What is expected: Everything in the listing below needs to be returned word for word.

+++ Dataset records

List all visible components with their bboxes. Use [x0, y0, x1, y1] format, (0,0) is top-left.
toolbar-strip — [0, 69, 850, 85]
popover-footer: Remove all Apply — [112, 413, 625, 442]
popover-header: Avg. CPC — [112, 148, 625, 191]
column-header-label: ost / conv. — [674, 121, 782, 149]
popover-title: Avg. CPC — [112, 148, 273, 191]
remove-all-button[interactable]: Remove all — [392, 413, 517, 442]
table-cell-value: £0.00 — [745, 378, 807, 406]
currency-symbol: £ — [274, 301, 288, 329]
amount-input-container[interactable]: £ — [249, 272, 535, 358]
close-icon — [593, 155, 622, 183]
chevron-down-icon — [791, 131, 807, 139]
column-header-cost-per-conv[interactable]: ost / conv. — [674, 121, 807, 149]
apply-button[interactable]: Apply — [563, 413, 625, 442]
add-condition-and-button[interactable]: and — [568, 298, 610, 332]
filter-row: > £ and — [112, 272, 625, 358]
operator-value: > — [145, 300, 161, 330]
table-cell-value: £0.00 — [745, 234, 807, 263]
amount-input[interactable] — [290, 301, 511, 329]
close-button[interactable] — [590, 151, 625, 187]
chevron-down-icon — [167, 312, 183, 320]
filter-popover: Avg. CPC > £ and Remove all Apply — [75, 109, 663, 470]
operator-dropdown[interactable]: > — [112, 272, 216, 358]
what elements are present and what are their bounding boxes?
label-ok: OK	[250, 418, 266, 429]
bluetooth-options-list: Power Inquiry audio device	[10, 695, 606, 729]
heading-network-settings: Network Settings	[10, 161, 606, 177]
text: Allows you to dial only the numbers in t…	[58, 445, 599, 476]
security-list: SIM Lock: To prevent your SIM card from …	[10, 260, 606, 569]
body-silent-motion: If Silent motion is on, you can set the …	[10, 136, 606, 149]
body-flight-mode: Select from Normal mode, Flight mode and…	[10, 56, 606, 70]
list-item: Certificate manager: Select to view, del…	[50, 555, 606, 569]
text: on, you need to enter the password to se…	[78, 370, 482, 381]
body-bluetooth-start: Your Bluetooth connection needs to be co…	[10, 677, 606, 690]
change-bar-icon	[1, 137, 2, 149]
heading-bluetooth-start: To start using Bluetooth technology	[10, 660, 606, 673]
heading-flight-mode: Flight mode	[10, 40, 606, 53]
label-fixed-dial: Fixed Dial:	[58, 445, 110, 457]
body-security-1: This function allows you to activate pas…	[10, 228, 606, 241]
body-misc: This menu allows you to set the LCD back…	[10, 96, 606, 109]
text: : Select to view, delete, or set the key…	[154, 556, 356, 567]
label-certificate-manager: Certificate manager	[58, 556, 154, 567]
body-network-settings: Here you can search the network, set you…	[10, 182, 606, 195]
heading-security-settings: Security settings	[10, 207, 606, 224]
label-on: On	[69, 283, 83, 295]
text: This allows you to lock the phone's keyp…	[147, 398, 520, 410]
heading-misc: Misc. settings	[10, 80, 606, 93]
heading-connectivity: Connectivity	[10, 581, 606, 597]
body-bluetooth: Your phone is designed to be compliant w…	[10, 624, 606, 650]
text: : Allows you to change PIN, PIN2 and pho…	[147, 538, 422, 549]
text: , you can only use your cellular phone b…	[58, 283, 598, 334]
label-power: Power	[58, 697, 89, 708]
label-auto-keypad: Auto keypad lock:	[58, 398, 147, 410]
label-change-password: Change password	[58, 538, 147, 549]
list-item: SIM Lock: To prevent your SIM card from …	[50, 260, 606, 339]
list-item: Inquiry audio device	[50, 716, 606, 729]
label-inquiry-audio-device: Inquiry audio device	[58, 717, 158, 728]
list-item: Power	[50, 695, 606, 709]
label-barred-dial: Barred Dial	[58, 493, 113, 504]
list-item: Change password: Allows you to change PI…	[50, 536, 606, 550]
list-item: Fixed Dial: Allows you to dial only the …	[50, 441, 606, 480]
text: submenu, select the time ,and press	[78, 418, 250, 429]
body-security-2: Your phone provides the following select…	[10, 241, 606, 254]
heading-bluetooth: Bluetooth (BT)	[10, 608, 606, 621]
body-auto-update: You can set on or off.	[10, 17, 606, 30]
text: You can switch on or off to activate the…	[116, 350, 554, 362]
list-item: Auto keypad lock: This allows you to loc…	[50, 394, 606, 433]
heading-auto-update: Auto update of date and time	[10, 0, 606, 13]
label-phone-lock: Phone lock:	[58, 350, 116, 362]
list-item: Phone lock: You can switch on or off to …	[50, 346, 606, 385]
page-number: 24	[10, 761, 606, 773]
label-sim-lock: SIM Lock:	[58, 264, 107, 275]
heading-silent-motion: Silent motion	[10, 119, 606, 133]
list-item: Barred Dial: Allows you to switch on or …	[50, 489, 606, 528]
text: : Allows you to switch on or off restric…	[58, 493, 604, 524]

++++++

Solved exercise:
List all visible components with their bboxes. Use [x0, y0, x1, y1] format, (0,0) is top-left.
toolbar-strip — [0, 69, 850, 85]
popover-footer: Remove all Apply — [112, 413, 625, 442]
popover-header: Avg. CPC — [112, 148, 625, 191]
column-header-label: ost / conv. — [674, 121, 782, 149]
popover-title: Avg. CPC — [112, 148, 273, 191]
remove-all-button[interactable]: Remove all — [392, 413, 517, 442]
table-cell-value: £0.00 — [745, 378, 807, 406]
currency-symbol: £ — [274, 301, 288, 329]
amount-input-container[interactable]: £ — [249, 272, 535, 358]
close-icon — [593, 155, 622, 183]
chevron-down-icon — [791, 131, 807, 139]
column-header-cost-per-conv[interactable]: ost / conv. — [674, 121, 807, 149]
apply-button[interactable]: Apply — [563, 413, 625, 442]
add-condition-and-button[interactable]: and — [568, 298, 610, 332]
filter-row: > £ and — [112, 272, 625, 358]
operator-value: > — [145, 300, 161, 330]
table-cell-value: £0.00 — [745, 234, 807, 263]
amount-input[interactable] — [290, 301, 511, 329]
close-button[interactable] — [590, 151, 625, 187]
chevron-down-icon — [167, 312, 183, 320]
filter-popover: Avg. CPC > £ and Remove all Apply — [75, 109, 663, 470]
operator-dropdown[interactable]: > — [112, 272, 216, 358]
what elements are present and what are their bounding boxes?
label-ok: OK	[250, 418, 266, 429]
bluetooth-options-list: Power Inquiry audio device	[10, 695, 606, 729]
heading-network-settings: Network Settings	[10, 161, 606, 177]
text: Allows you to dial only the numbers in t…	[58, 445, 599, 476]
security-list: SIM Lock: To prevent your SIM card from …	[10, 260, 606, 569]
body-silent-motion: If Silent motion is on, you can set the …	[10, 136, 606, 149]
body-flight-mode: Select from Normal mode, Flight mode and…	[10, 56, 606, 70]
list-item: Certificate manager: Select to view, del…	[50, 555, 606, 569]
text: on, you need to enter the password to se…	[78, 370, 482, 381]
body-bluetooth-start: Your Bluetooth connection needs to be co…	[10, 677, 606, 690]
change-bar-icon	[1, 137, 2, 149]
heading-bluetooth-start: To start using Bluetooth technology	[10, 660, 606, 673]
heading-flight-mode: Flight mode	[10, 40, 606, 53]
label-fixed-dial: Fixed Dial:	[58, 445, 110, 457]
body-security-1: This function allows you to activate pas…	[10, 228, 606, 241]
body-misc: This menu allows you to set the LCD back…	[10, 96, 606, 109]
text: : Select to view, delete, or set the key…	[154, 556, 356, 567]
label-certificate-manager: Certificate manager	[58, 556, 154, 567]
body-network-settings: Here you can search the network, set you…	[10, 182, 606, 195]
heading-security-settings: Security settings	[10, 207, 606, 224]
label-on: On	[69, 283, 83, 295]
text: This allows you to lock the phone's keyp…	[147, 398, 520, 410]
heading-misc: Misc. settings	[10, 80, 606, 93]
heading-connectivity: Connectivity	[10, 581, 606, 597]
body-bluetooth: Your phone is designed to be compliant w…	[10, 624, 606, 650]
text: : Allows you to change PIN, PIN2 and pho…	[147, 538, 422, 549]
text: , you can only use your cellular phone b…	[58, 283, 598, 334]
label-power: Power	[58, 697, 89, 708]
label-auto-keypad: Auto keypad lock:	[58, 398, 147, 410]
label-change-password: Change password	[58, 538, 147, 549]
list-item: SIM Lock: To prevent your SIM card from …	[50, 260, 606, 339]
list-item: Inquiry audio device	[50, 716, 606, 729]
label-inquiry-audio-device: Inquiry audio device	[58, 717, 158, 728]
list-item: Power	[50, 695, 606, 709]
label-barred-dial: Barred Dial	[58, 493, 113, 504]
list-item: Change password: Allows you to change PI…	[50, 536, 606, 550]
list-item: Fixed Dial: Allows you to dial only the …	[50, 441, 606, 480]
text: submenu, select the time ,and press	[78, 418, 250, 429]
body-security-2: Your phone provides the following select…	[10, 241, 606, 254]
heading-bluetooth: Bluetooth (BT)	[10, 608, 606, 621]
body-auto-update: You can set on or off.	[10, 17, 606, 30]
text: You can switch on or off to activate the…	[116, 350, 554, 362]
list-item: Auto keypad lock: This allows you to loc…	[50, 394, 606, 433]
heading-auto-update: Auto update of date and time	[10, 0, 606, 13]
label-phone-lock: Phone lock:	[58, 350, 116, 362]
list-item: Phone lock: You can switch on or off to …	[50, 346, 606, 385]
page-number: 24	[10, 761, 606, 773]
label-sim-lock: SIM Lock:	[58, 264, 107, 275]
heading-silent-motion: Silent motion	[10, 119, 606, 133]
list-item: Barred Dial: Allows you to switch on or …	[50, 489, 606, 528]
text: : Allows you to switch on or off restric…	[58, 493, 604, 524]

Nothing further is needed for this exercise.